Menyerahkan segala pemenuhan hidup kepada individu adalah konsekuensi dari diterapkan sistem kapitalis. Dalam sistem ini negara berlepas tangan dari menyediakan berbagai kebutuhan komunal secara gratis. Dan yang makin memberatkan, negara meminta bagian atas nama pajak dari pendapatan yang diperoleh rakyat. Inilah biang kepenatan masyarakat.

Maka, sistem kapitalis inilah yang harus diganti. Harus diubah secara menyeluruh dengan menerapkan syariat Islam melalui penegakkan khilafah. Khilafah menjamin pemenuhan seluruh kebutuhan komunal masyarakat. Tanpa dipungut biaya atau dengan biaya yang sangat murah. Khilafah mampu memenuhinya karena pengelolaan seluruh sumber daya alam (SDA) seperti minyak bumi, gas alam, tambang mineral dan lain-lain dilakukan oleh khilafah. Sehingga pemasukan negara berlimpah. Maka akan ringanlah beban hidup masyarakat. Uang pun tidak menjadi tujuan hidup masyarakat.

Adapun mengenai hiburan, Islam memiliki konsep yang unik. Dalam sebuah hadis riwayat at-Tirmidzi dan Ahmad, dari ‘Uqbah bin ‘Amir, Rasulullah Saw. bersabda:

كل ما يلهو به الرجل المسلم باطلٌ إلا رميه بقوسه، وتأديبه فرسه، وملاعبته أهله فإنهن من الحق

"Semua yang menjadi hiburan seorang muslim (laki-laki juga perempuan) itu tidak ada pahalanya, kecuali ia memanah dengan busur, ia melatih dirinya berkuda, atau ia bersenang-senang dengan istrinya.
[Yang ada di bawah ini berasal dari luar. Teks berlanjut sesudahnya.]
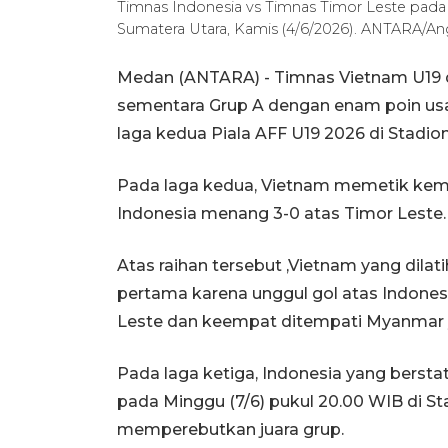
Timnas Indonesia vs Timnas Timor Leste pada 
Sumatera Utara, Kamis (4/6/2026). ANTARA/An
Medan (ANTARA) - Timnas Vietnam U19
sementara Grup A dengan enam poin us
laga kedua Piala AFF U19 2026 di Stadio
Pada laga kedua, Vietnam memetik ke
Indonesia menang 3-0 atas Timor Leste.
Atas raihan tersebut ,Vietnam yang dilati
pertama karena unggul gol atas Indones
Leste dan keempat ditempati Myanmar 
Pada laga ketiga, Indonesia yang berst
pada Minggu (7/6) pukul 20.00 WIB di S
memperebutkan juara grup.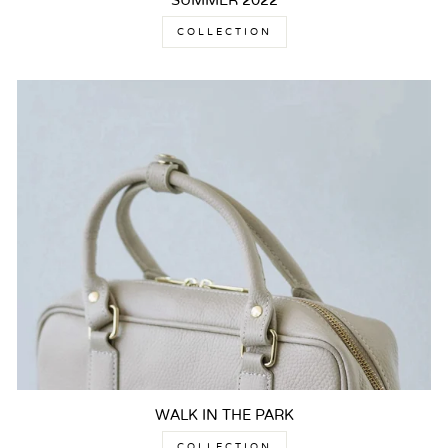
SUMMER 2022
COLLECTION
WALK IN THE PARK
COLLECTION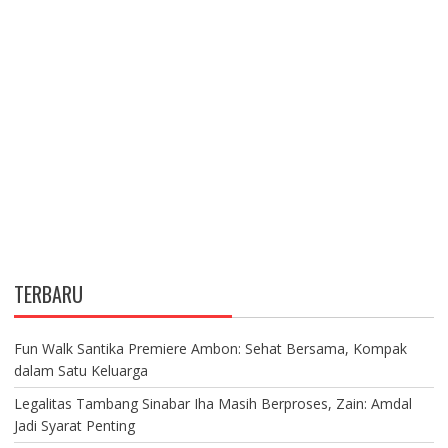
TERBARU
Fun Walk Santika Premiere Ambon: Sehat Bersama, Kompak
dalam Satu Keluarga
Legalitas Tambang Sinabar Iha Masih Berproses, Zain: Amdal
Jadi Syarat Penting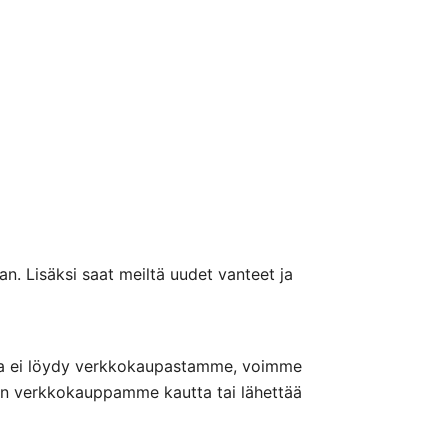
n. Lisäksi saat meiltä uudet vanteet ja
nteita ei löydy verkkokaupastamme, voimme
nön verkkokauppamme kautta tai lähettää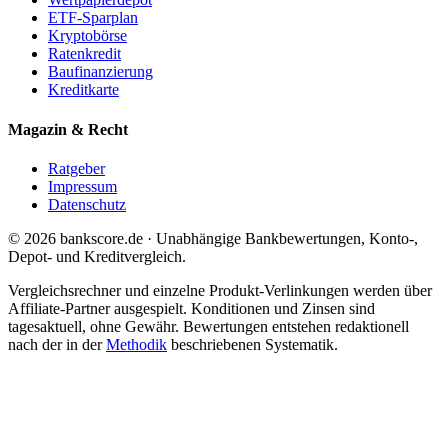
ETF-Sparplan
Kryptobörse
Ratenkredit
Baufinanzierung
Kreditkarte
Magazin & Recht
Ratgeber
Impressum
Datenschutz
© 2026 bankscore.de · Unabhängige Bankbewertungen, Konto-,
Depot- und Kreditvergleich.
Vergleichsrechner und einzelne Produkt-Verlinkungen werden über
Affiliate-Partner ausgespielt. Konditionen und Zinsen sind
tagesaktuell, ohne Gewähr. Bewertungen entstehen redaktionell
nach der in der
Methodik
beschriebenen Systematik.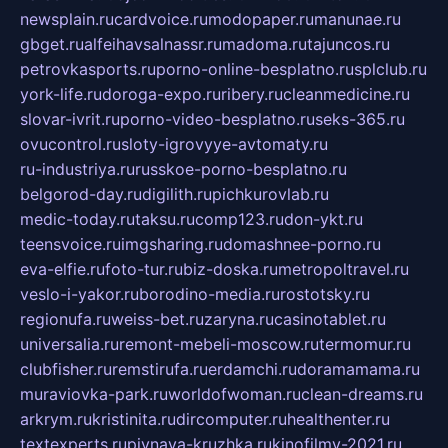
newsplain.ru
cardvoice.ru
modopaper.ru
manunae.ru
gbget.ru
alfeihavsalnassr.ru
madoma.ru
tajuncos.ru
petrovkasports.ru
porno-online-besplatno.ru
splclub.ru
york-life.ru
doroga-expo.ru
ribery.ru
cleanmedicine.ru
slovar-ivrit.ru
porno-video-besplatno.ru
seks-365.ru
ovucontrol.ru
sloty-igrovyye-avtomaty.ru
ru-industriya.ru
russkoe-porno-besplatno.ru
belgorod-day.ru
digilith.ru
pichkurovlab.ru
medic-today.ru
taksu.ru
comp123.ru
don-ykt.ru
teensvoice.ru
imgsharing.ru
domashnee-porno.ru
eva-elfie.ru
foto-tur.ru
biz-doska.ru
metropoltravel.ru
veslo-i-yakor.ru
borodino-media.ru
rostotsky.ru
regionufa.ru
weiss-bet.ru
zaryna.ru
casinotablet.ru
universalia.ru
remont-mebeli-moscow.ru
termomur.ru
clubfisher.ru
remstirufa.ru
erdamchi.ru
doramamama.ru
muraviovka-park.ru
worldofwoman.ru
clean-dreams.ru
arkrym.ru
kristinita.ru
dircomputer.ru
healthenter.ru
textexperts.ru
pivnaya-kruzhka.ru
kinofilmy-2021.ru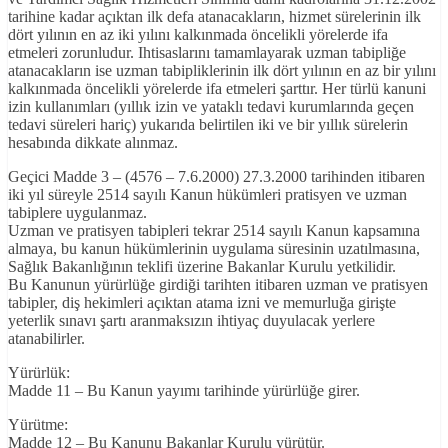
tarihine kadar açıktan ilk defa atanacakların, hizmet sürelerinin ilk
dört yılının en az iki yılını kalkınmada öncelikli yörelerde ifa
etmeleri zorunludur. Ihtisaslarını tamamlayarak uzman tabipliğe
atanacakların ise uzman tabipliklerinin ilk dört yılının en az bir yılını
kalkınmada öncelikli yörelerde ifa etmeleri şarttır. Her türlü kanuni
izin kullanımları (yıllık izin ve yataklı tedavi kurumlarında geçen
tedavi süreleri hariç) yukarıda belirtilen iki ve bir yıllık sürelerin
hesabında dikkate alınmaz.
Geçici Madde 3 – (4576 – 7.6.2000) 27.3.2000 tarihinden itibaren
iki yıl süreyle 2514 sayılı Kanun hükümleri pratisyen ve uzman
tabiplere uygulanmaz.
Uzman ve pratisyen tabipleri tekrar 2514 sayılı Kanun kapsamına
almaya, bu kanun hükümlerinin uygulama süresinin uzatılmasına,
Sağlık Bakanlığının teklifi üzerine Bakanlar Kurulu yetkilidir.
Bu Kanunun yürürlüğe girdiği tarihten itibaren uzman ve pratisyen
tabipler, diş hekimleri açıktan atama izni ve memurluğa girişte
yeterlik sınavı şartı aranmaksızın ihtiyaç duyulacak yerlere
atanabilirler.
Yürürlük:
Madde 11 – Bu Kanun yayımı tarihinde yürürlüğe girer.
Yürütme:
Madde 12 – Bu Kanunu Bakanlar Kurulu yürütür.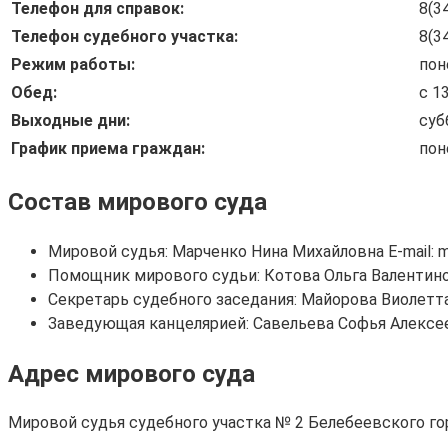
Телефон для справок:
8(3
Телефон судебного участка:
8(3
Режим работы:
пон
Обед:
с 1
Выходные дни:
суб
График приема граждан:
пон
Состав мирового суда
Мировой судья: Марченко Нина Михайловна E-mail: m
Помощник мирового судьи: Котова Ольга Валентиновн
Секретарь судебного заседания: Майорова Виолетта 
Заведующая канцелярией: Савельева Софья Алексеевн
Адрес мирового суда
Мировой судья судебного участка № 2 Белебеевского горо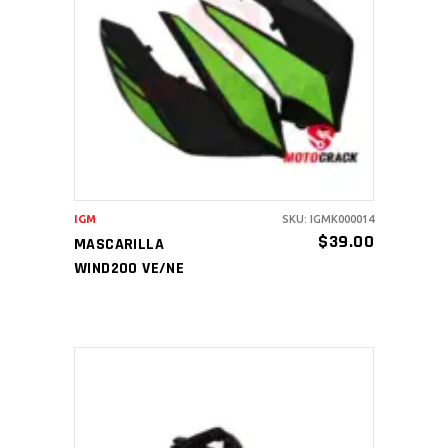
AÑADIR AL CARRITO
IGM
SKU: IGMK000014
$
39.00
MASCARILLA
WIND200 VE/NE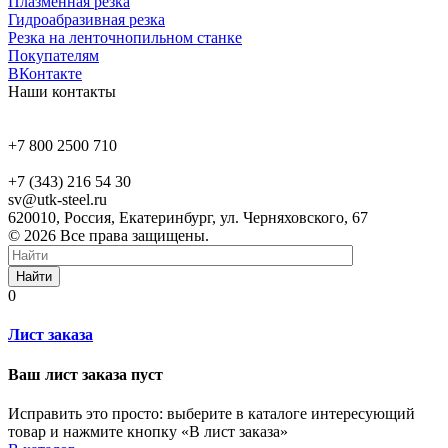
Плазменная резка
Гидроабразивная резка
Резка на ленточнопильном станке
Покупателям
ВКонтакте
Наши контакты
+7 800 2500 710
+7 (343) 216 54 30
sv@utk-steel.ru
620010, Россия, Екатеринбург, ул. Черняховского, 67
© 2026 Все права защищены.
Найти
0
Лист заказа
Ваш лист заказа пуст
Исправить это просто: выберите в каталоге интересующий
товар и нажмите кнопку «В лист заказа»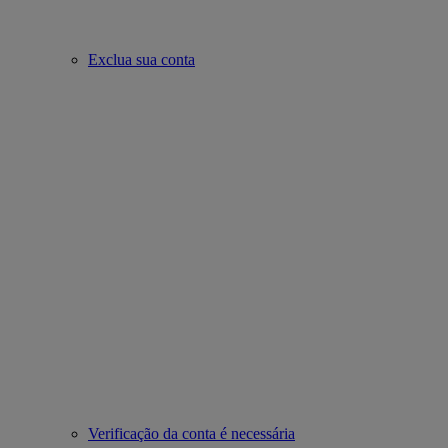
Exclua sua conta
Verificação da conta é necessária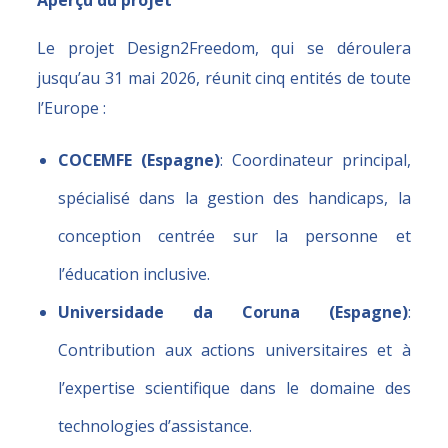
Le projet Design2Freedom, qui se déroulera
jusqu’au 31 mai 2026, réunit cinq entités de toute
l’Europe :
COCEMFE (Espagne)
: Coordinateur principal,
spécialisé dans la gestion des handicaps, la
conception centrée sur la personne et
l’éducation inclusive.
Universidade da Coruna (Espagne)
:
Contribution aux actions universitaires et à
l’expertise scientifique dans le domaine des
technologies d’assistance.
Itu semua tergolong al-haq (yang mendapatkan pahala)." 

Kata bathil dalam penafsiran para ulama terhadap hadis tersebut tidak menjelaskan bahwa hiburan itu sifatnya jelek. Hanya saja, ia bukan sesuatu yang mendapatkan pahala namun boleh-boleh saja dilakukan dengan batas yang wajar. Yang berpendapat demikian misalnya Ibn Taymiyyah dan as-Syaukani dalam Naylu al-Authar. Artinya selama aktivitas hiburan itu tidak melanggar hukum syara' dan tidak melalaikan kewajiban, maka boleh dilakukan. Hanya sebagai pelepas lelah dan penat. Dapat memberikan kemaslahatan dan ketenangan jiwa. 

Lanjut ar-Raysuni, menurut Abu Bakar ibn al-‘Arabi, sebenarnya yang disebut tergolong al-haq dalam hadis di atas tidak menunjukkan bahwa yang mendapatkan pahala hanya tiga hal (dalam hadis lain ada empat, ditambah dengan belajar berenang) itu saja. Itu hanya menunjukkan kepada hal-hal yang di masa Nabi menjadi perkara-perkara yang jelas manfaatnya di masyarakat. (www.bincangsyariah.com)

Berdasarkan pemaparan di atas, jelaslah bahwa ketika Islam diterapkan secara kafah dalam naungan khilafah, maka hidup manusia menjadi seimbang, jauh dari kepenatan apalagi kerusakan akibat perbuatan maksiat. Wallahua'lam.